Scritto da Mariuccio Bianchi il 22/3/2012 alle 14:59
Adamoli, tu cerchi tenere alta la bandiera del Pd e quelli di sinistra, che sono due terzi del partito, ti attaccano. Non ne possono più che esci dal partito. Dovresti contenrtarli in fretta. Non ti vogliono e non ti meritano.
Scritto da Fab il 22/3/2012 alle 14:59
La posizione del PD è una sola. Coloro che non sono allineati con questa posizione parlano a titolo personale. Nel caso tirassero in ballo il PD, sarebbero loro l'elemento di rottura.
Scritto da Loredana il 22/3/2012 alle 15:18
@Simone Franceschetto, condivido la tua posizione chiara, pulita e semplice.
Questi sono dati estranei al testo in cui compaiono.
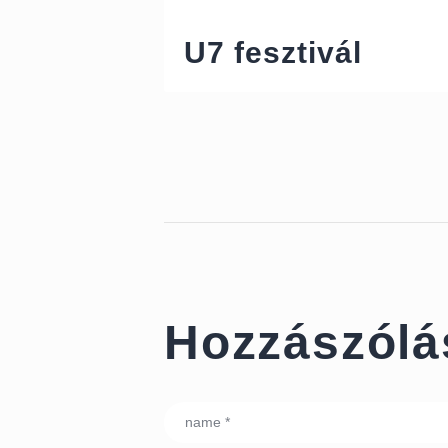
Previous Post
U7 fesztivál
Hozzászólá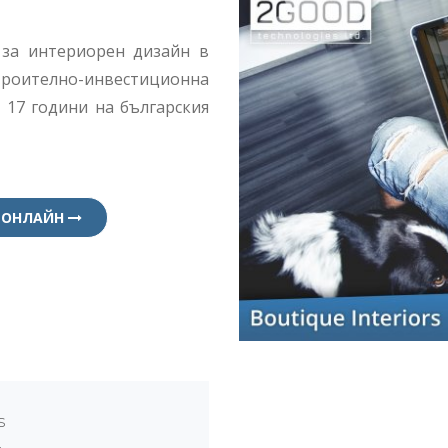
о за интериорен дизайн в
троително-инвестиционна
 17 години на българския
 ОНЛАЙН
s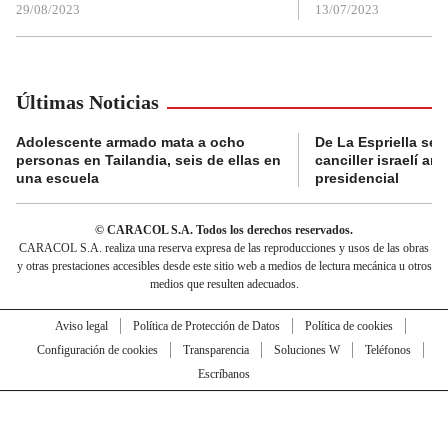
29/08/2023
13/07/2023
Últimas Noticias
Adolescente armado mata a ocho
De La Espriella se 
personas en Tailandia, seis de ellas en
canciller israelí a
una escuela
presidencial
© CARACOL S.A. Todos los derechos reservados.
CARACOL S.A. realiza una reserva expresa de las reproducciones y usos de las obras
y otras prestaciones accesibles desde este sitio web a medios de lectura mecánica u otros
medios que resulten adecuados.
Aviso legal
Política de Protección de Datos
Política de cookies
Configuración de cookies
Transparencia
Soluciones W
Teléfonos
Escríbanos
Scritto da Chiara il 22/3/2012 alle 15:26
Discorso molto ampio e complesso da sintetizzare in 500 caratteri. Giusto il recupero della centralità del Parlamento. Resto in attesa di un disegno generale sul recupero della centralità della persona e del riequilibrio finanza/lavoro. Una cosa che i "tecnici", da soli, non possono fare. Tocca a noi come collettività e come rappresentanze autonome, nelle dovute sedi, farcene carico. La società degli “individui dell’incertezza” ci fa male. (si veda Mons. Bregantini, intervento d'oggi).
Scritto da FrancescoG. il 22/3/2012 alle 15:43
@Loredana, ragioni come una comunista dei vecchi tempi tempi ma ti faccio notare che il comunismo non c'è più.
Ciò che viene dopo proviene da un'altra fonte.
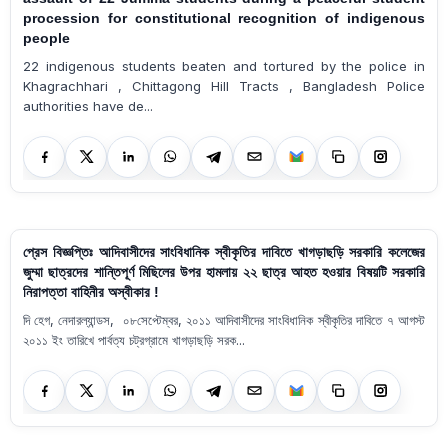
procession for constitutional recognition of indigenous
people
22 indigenous students beaten and tortured by the police in
Khagrachhari , Chittagong Hill Tracts , Bangladesh Police
authorities have de...
প্রেস বিজ্ঞপ্তিঃ আদিবাসীদের সাংবিধানিক স্বীকৃতির দাবিতে খাগড়াছড়ি সরকারি কলেজের
জুম্মা ছাত্রদের শান্তিপূর্ণ মিছিলের উপর হামলায় ২২ ছাত্র আহত হওয়ার বিষয়টি সরকারি
নিরাপত্তা বাহিনীর অস্বীকার !
দি হেগ, নেদারল্যান্ডস, ০৮সেপ্টেম্বর, ২০১১ আদিবাসীদের সাংবিধানিক স্বীকৃতির দাবিতে ৭ আগস্ট
২০১১ ইং তারিখে পার্বত্য চট্রগ্রামে খাগড়াছড়ি সরক...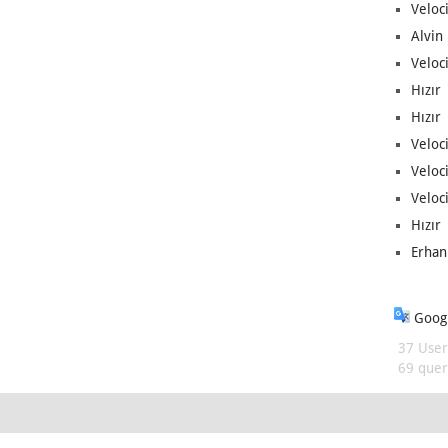
Veloc
Alvin 
Veloci
Hızır 
Hızır 
Veloci
Veloc
Veloci
Hızır 
Erhan
Googl
37 User
69 queri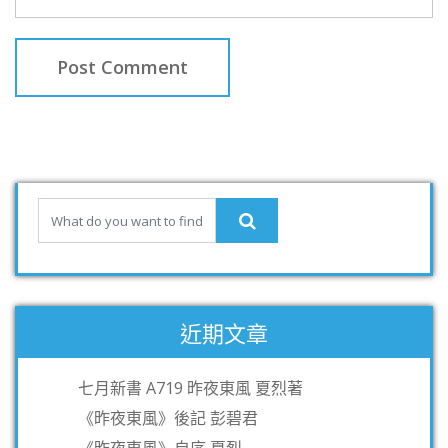
近期文章
七月新書 A719 昨夜東風 夏烈著
《昨夜東風》後記 彭碧君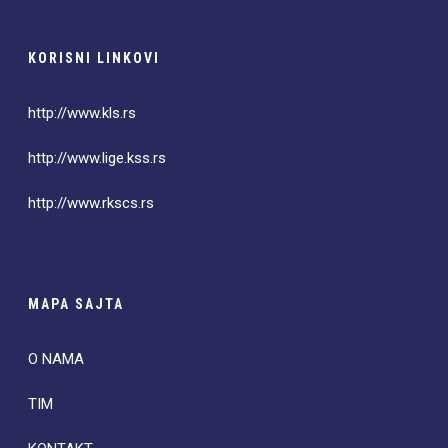
KORISNI LINKOVI
http://www.kls.rs
http://www.lige.kss.rs
http://www.rkscs.rs
MAPA SAJTA
O NAMA
TIM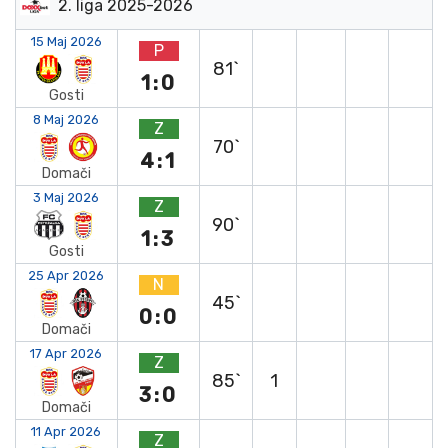
2. liga 2025-2026
15 Maj 2026
P
81`
1:0
Gosti
8 Maj 2026
Z
70`
4:1
Domači
3 Maj 2026
Z
90`
1:3
Gosti
25 Apr 2026
N
45`
0:0
Domači
17 Apr 2026
Z
85`
1
3:0
Domači
11 Apr 2026
Z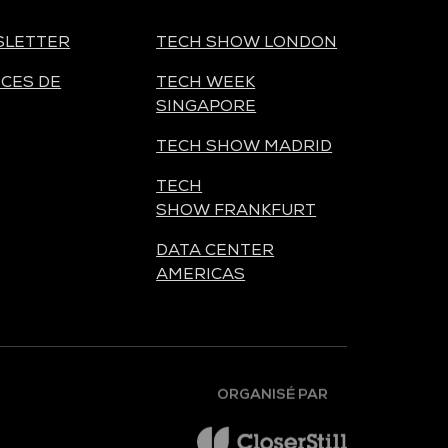
SLETTER
TECH SHOW LONDON
CES DE
TECH WEEK
SINGAPORE
TECH SHOW MADRID
TECH
SHOW FRANKFURT
DATA CENTER
AMERICAS
ORGANISÉ PAR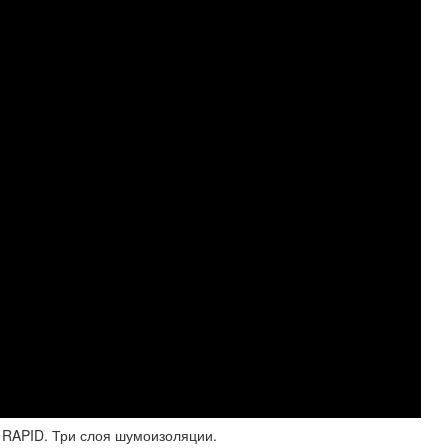
 RAPID. Три слоя шумоизоляции.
Scritto da Luciana Binaghi il 22/3/2012 alle 15:46
Caro @Roberto (13.53), condivido molto di ciò che scrivi e quindi mi soffermo brevemente solo sull’ultima parte relativa al “modello tedesco”. Alcuni dicono: “prendiamole tutte quelle regole e non una parte sola come hanno fatto Monti e Fornero”. Nella fattispecie non penso sia possibile. Le relazioni industriali sono troppo diverse. In Germania si tende alla cogestione in molte realtà di fabbrica e il diritto del lavoro poggia su norme, comportamenti e tradizioni dissimili. Le decisioni sulle cause di lavoro in Italia e in Germania, come tu dici, hanno tempi non comparabili. I modelli stranieri possono essere fonte di ispirazione ma mai essere copiati tali e quali. Su questo siamo d’accordo.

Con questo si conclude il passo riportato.